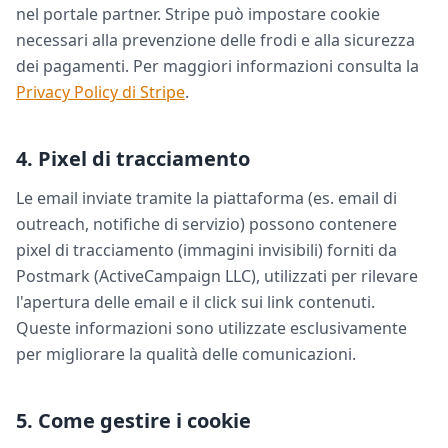
nel portale partner. Stripe può impostare cookie
necessari alla prevenzione delle frodi e alla sicurezza
dei pagamenti. Per maggiori informazioni consulta la
Privacy Policy di Stripe
.
4. Pixel di tracciamento
Le email inviate tramite la piattaforma (es. email di
outreach, notifiche di servizio) possono contenere
pixel di tracciamento (immagini invisibili) forniti da
Postmark (ActiveCampaign LLC), utilizzati per rilevare
l'apertura delle email e il click sui link contenuti.
Queste informazioni sono utilizzate esclusivamente
per migliorare la qualità delle comunicazioni.
5. Come gestire i cookie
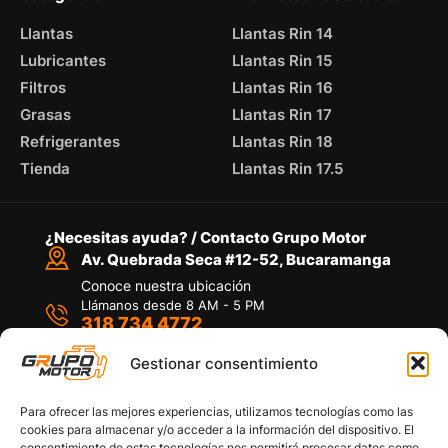
Llantas
Llantas Rin 14
Lubricantes
Llantas Rin 15
Filtros
Llantas Rin 16
Grasas
Llantas Rin 17
Refrigerantes
Llantas Rin 18
Tienda
Llantas Rin 17.5
¿Necesitas ayuda? / Contacto Grupo Motor
Av. Quebrada Seca #12-52, Bucaramanga
Conoce nuestra ubicación
Llámanos desde 8 AM - 5 PM
318 734 4772
Habla con nosotros
Por medio de WhatsApp
Gestionar consentimiento
Para ofrecer las mejores experiencias, utilizamos tecnologías como las
cookies para almacenar y/o acceder a la información del dispositivo. El
consentimiento de estas tecnologías nos permitirá procesar datos como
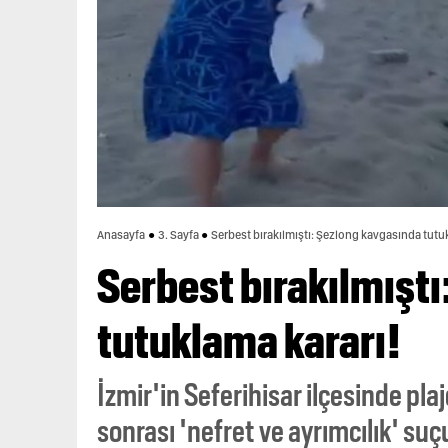
Anasayfa
3. Sayfa
Serbest bırakılmıştı: Şezlong kavgasında tutu
Serbest bırakılmışt
tutuklama kararı!
İzmir'in Seferihisar ilçesinde pla
sonrası 'nefret ve ayrımcılık' suç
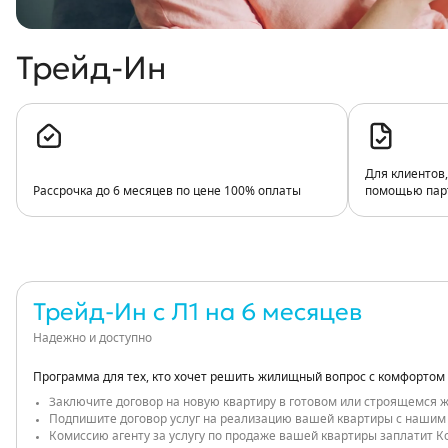
Трейд-Ин
Для клиентов
Рассрочка до 6 месяцев по цене 100% оплаты
помощью парт
Трейд-Ин с Л1 на 6 месяцев
Надежно и доступно
Программа для тех, кто хочет решить жилищный вопрос с комфортом
Заключите договор на новую квартиру в готовом или строящемся 
Подпишите договор услуг на реализацию вашей квартиры с нашим 
Комиссию агенту за услугу по продаже вашей квартиры заплатит К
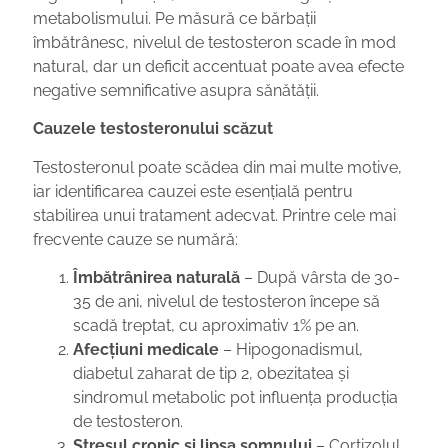
metabolismului. Pe măsură ce bărbații
îmbătrânesc, nivelul de testosteron scade în mod
natural, dar un deficit accentuat poate avea efecte
negative semnificative asupra sănătății.
Cauzele testosteronului scăzut
Testosteronul poate scădea din mai multe motive,
iar identificarea cauzei este esențială pentru
stabilirea unui tratament adecvat. Printre cele mai
frecvente cauze se numără:
Îmbătrânirea naturală
– După vârsta de 30-
35 de ani, nivelul de testosteron începe să
scadă treptat, cu aproximativ 1% pe an.
Afecțiuni medicale
– Hipogonadismul,
diabetul zaharat de tip 2, obezitatea și
sindromul metabolic pot influența producția
de testosteron.
Stresul cronic și lipsa somnului
– Cortizolul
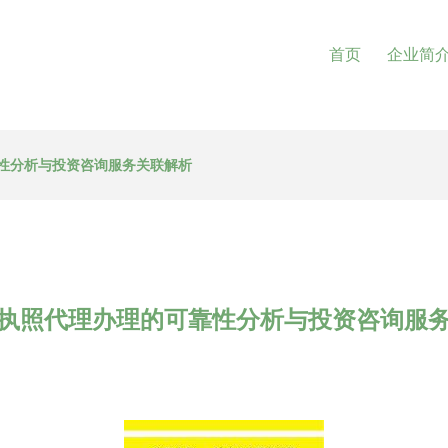
首页
企业简
性分析与投资咨询服务关联解析
执照代理办理的可靠性分析与投资咨询服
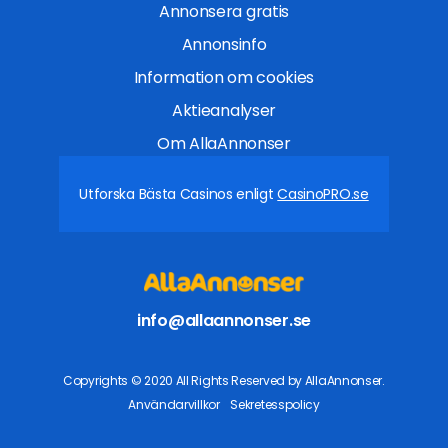
Annonsera gratis
Annonsinfo
Information om cookies
Aktieanalyser
Om AllaAnnonser
Utforska Bästa Casinos enligt
CasinoPRO.se
info@allaannonser.se
Copyrights © 2020 All Rights Reserved by AllaAnnonser.
Användarvillkor
Sekretesspolicy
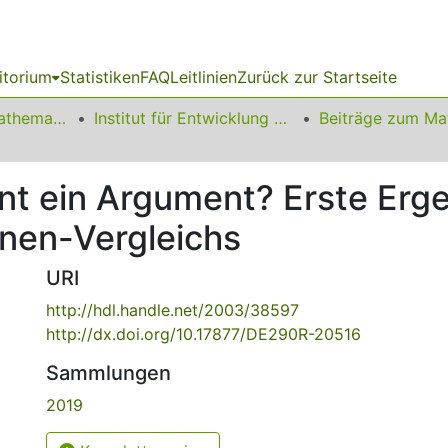
itorium
Statistiken
FAQ
Leitlinien
Zurück zur Startseite
01 Fakultät für Mathematik
Institut für Entwicklung und Erforschung des Mathematikunterrichts
nt ein Argument? Erste Erge
nen-Vergleichs
URI
http://hdl.handle.net/2003/38597
http://dx.doi.org/10.17877/DE290R-20516
Sammlungen
2019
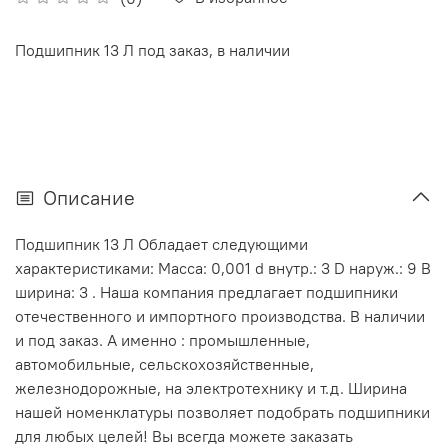
Подшипник 13 Л под заказ, в наличии
Описание
Подшипник 13 Л Обладает следующими
характеристиками: Масса: 0,001 d внутр.: 3 D наруж.: 9 В
ширина: 3 . Наша компания предлагает подшипники
отечественного и импортного производства. В наличии
и под заказ. А именно : промышленные,
автомобильные, сельскохозяйственные,
железнодорожные, на электротехнику и т.д. Ширина
нашей номенклатуры позволяет подобрать подшипники
для любых целей! Вы всегда можете заказать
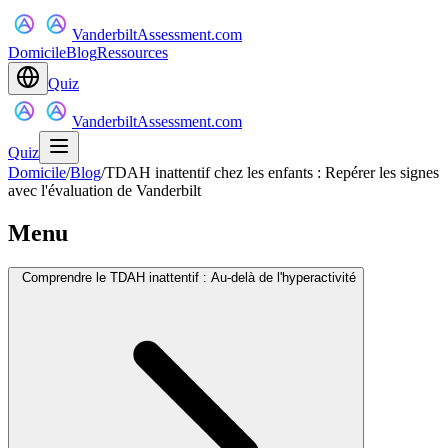
VanderbiltAssessment.com
Domicile
Blog
Ressources
Quiz
VanderbiltAssessment.com
Quiz
Domicile
/
Blog
/
TDAH inattentif chez les enfants : Repérer les signes
avec l'évaluation de Vanderbilt
Menu
Comprendre le TDAH inattentif : Au-delà de l'hyperactivité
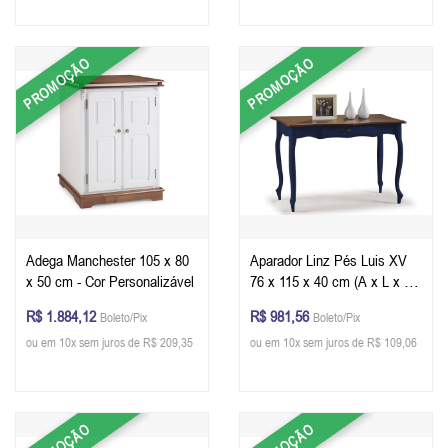
PROMOÇÃO
PROMOÇÃO
Adega Manchester 105 x 80
Aparador Linz Pés Luis XV
x 50 cm - Cor Personalizável
76 x 115 x 40 cm (A x L x P)
- Cor Azul Petróleo - Imbuia
R$ 1.884,12
R$ 981,56
Boleto/Pix
Boleto/Pix
Glazer
ou em 10x sem juros de R$ 209,35
ou em 10x sem juros de R$ 109,06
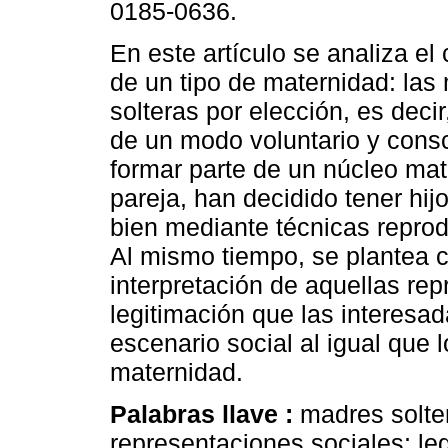
0185-0636.
En este artículo se analiza el
de un tipo de maternidad: las
solteras por elección, es deci
de un modo voluntario y consc
formar parte de un núcleo mat
pareja, han decidido tener hijo
bien mediante técnicas repro
Al mismo tiempo, se plantea c
interpretación de aquellas re
legitimación que las interesada
escenario social al igual que l
maternidad.
Palabras llave :
madres solter
representaciones sociales; leg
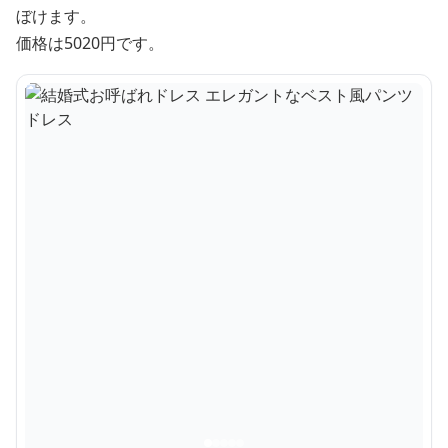
ぼけます。
価格は5020円です。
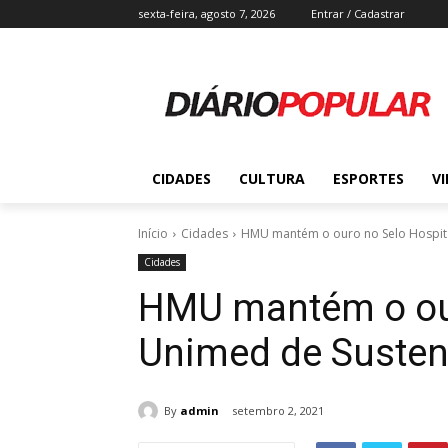
sexta-feira, agosto 7, 2026
Entrar / Cadastrar
CIDADES
CULTURA
ESPORTES
V
Início
Cidades
HMU mantém o ouro no Selo Hospita
Cidades
HMU mantém o our
Unimed de Susten
By
admin
setembro 2, 2021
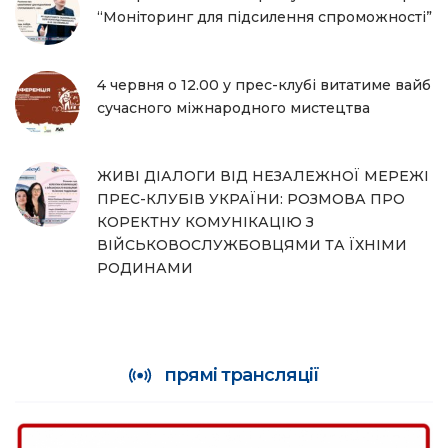
“Моніторинг для підсилення спроможності”
4 червня о 12.00 у прес-клубі витатиме вайб
сучасного міжнародного мистецтва
ЖИВІ ДІАЛОГИ ВІД НЕЗАЛЕЖНОЇ МЕРЕЖІ
ПРЕС-КЛУБІВ УКРАЇНИ: РОЗМОВА ПРО
КОРЕКТНУ КОМУНІКАЦІЮ З
ВІЙСЬКОВОСЛУЖБОВЦЯМИ ТА ЇХНІМИ
РОДИНАМИ
прямі трансляції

· · · ·

**Exercise goal**
Only the lines starting at the one that includes "Aparador Linz Pés Luis XV" and ending at the one that includes "pareja, han decidido tener hijo" should be retyped, exactly, from the records above; no pictures.

**Result for this exercise**
Aparador Linz Pés Luis XV
x 50 cm - Cor Personalizável
76 x 115 x 40 cm (A x L x P)
- Cor Azul Petróleo - Imbuia
R$ 1.884,12
R$ 981,56
Boleto/Pix
Boleto/Pix
Glazer
ou em 10x sem juros de R$ 209,35
ou em 10x sem juros de R$ 109,06
0185-0636.
En este artículo se analiza el
de un tipo de maternidad: las
solteras por elección, es deci
de un modo voluntario y consc
formar parte de un núcleo mat
pareja, han decidido tener hijo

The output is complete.